Calculate Exponential Moving Average on a Queue in C#

Joshua picture Joshua · Dec 9, 2011 · Viewed 12.8k times · Source

I have a simple class for calculating the moving average of values I add to it. I use it like this:

MovingAverage ma = new MovingAverage();
ma.push(value1);
ma.push(value2);
... 
Console.Writeline(average.Average);

//the class
public class MovingAverage
{
    public int Period = 5;
    private Queue<double> Quotes = new Queue<double>();

    public void Push(double quote)
    {
        if (Quotes.Count == Period)
            Quotes.Dequeue();
        Quotes.Enqueue(quote);

    }
    public void Clear()
    {
        Quotes.Clear();
    }
    public double Average { get { if (Quotes.Count == 0) return 0; return Quotes.Average(); } }
    public double ExponentialMovingAverage
    {
        get
        {
            ???
        }
    }
}

I would like to extend this class to also return the ExponentialMovingAverage. How would you write return the Exponential Average of the Queued items in Quotes?
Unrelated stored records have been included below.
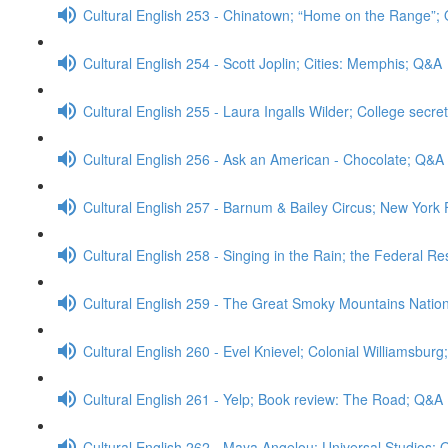
Cultural English 253 - Chinatown; “Home on the Range”;
Cultural English 254 - Scott Joplin; Cities: Memphis; Q&A
Cultural English 255 - Laura Ingalls Wilder; College secre
Cultural English 256 - Ask an American - Chocolate; Q&A
Cultural English 257 - Barnum & Bailey Circus; New Yor
Cultural English 258 - Singing in the Rain; the Federal R
Cultural English 259 - The Great Smoky Mountains Natio
Cultural English 260 - Evel Knievel; Colonial Williamsbur
Cultural English 261 - Yelp; Book review: The Road; Q&A
Cultural English 262 - Maya Angelou; Universal Studios;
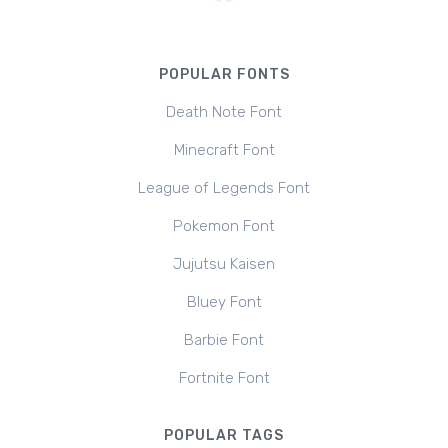
POPULAR FONTS
Death Note Font
Minecraft Font
League of Legends Font
Pokemon Font
Jujutsu Kaisen
Bluey Font
Barbie Font
Fortnite Font
POPULAR TAGS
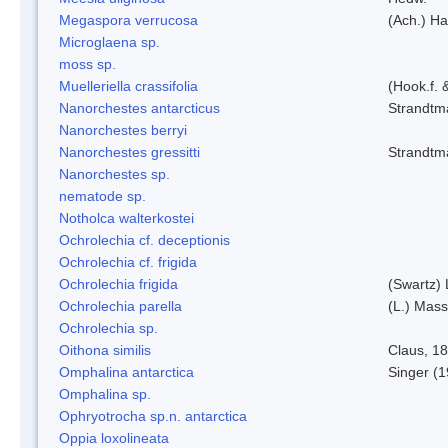
Megaspora verrucosa
(Ach.) Ha
Microglaena sp.
moss sp.
Muelleriella crassifolia
(Hook.f. 
Nanorchestes antarcticus
Strandtm
Nanorchestes berryi
Nanorchestes gressitti
Strandtm
Nanorchestes sp.
nematode sp.
Notholca walterkostei
Ochrolechia cf. deceptionis
Ochrolechia cf. frigida
Ochrolechia frigida
(Swartz)
Ochrolechia parella
(L.) Mass
Ochrolechia sp.
Oithona similis
Claus, 1
Omphalina antarctica
Singer (
Omphalina sp.
Ophryotrocha sp.n. antarctica
Oppia loxolineata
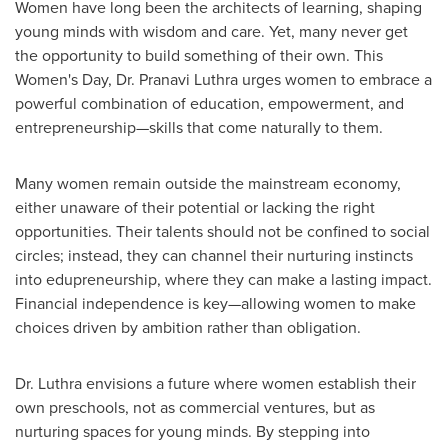
Women have long been the architects of learning, shaping
young minds with wisdom and care. Yet, many never get
the opportunity to build something of their own. This
Women's Day, Dr. Pranavi Luthra urges women to embrace a
powerful combination of education, empowerment, and
entrepreneurship—skills that come naturally to them.
Many women remain outside the mainstream economy,
either unaware of their potential or lacking the right
opportunities. Their talents should not be confined to social
circles; instead, they can channel their nurturing instincts
into edupreneurship, where they can make a lasting impact.
Financial independence is key—allowing women to make
choices driven by ambition rather than obligation.
Dr. Luthra envisions a future where women establish their
own preschools, not as commercial ventures, but as
nurturing spaces for young minds. By stepping into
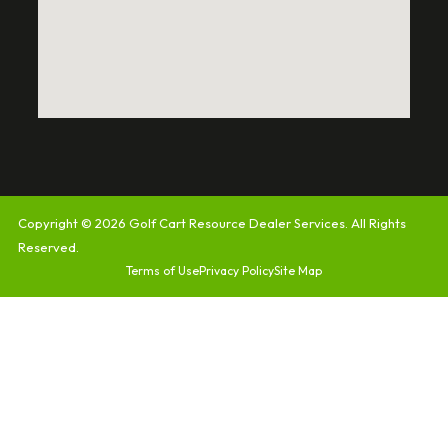
Copyright © 2026
Golf Cart Resource Dealer Services
. All Rights
Reserved.
Terms of Use
Privacy Policy
Site Map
I realize you will need to add an Alpha property to the class but I'm not sure how to complete the math for the calculation.

Answer

Ani picture Ani · Dec 9, 2011

How about with LINQ:

return Quotes.DefaultIfEmpty()
             .Aggregate((ema, nextQuote) => alpha * nextQuote + (1 - alpha) * ema);

I would point out that for real-time financial data, this is highly inefficient. A much better way would be to cache the previous EMA value and update it on a new quote with the above (constant-time) recurrence-formula.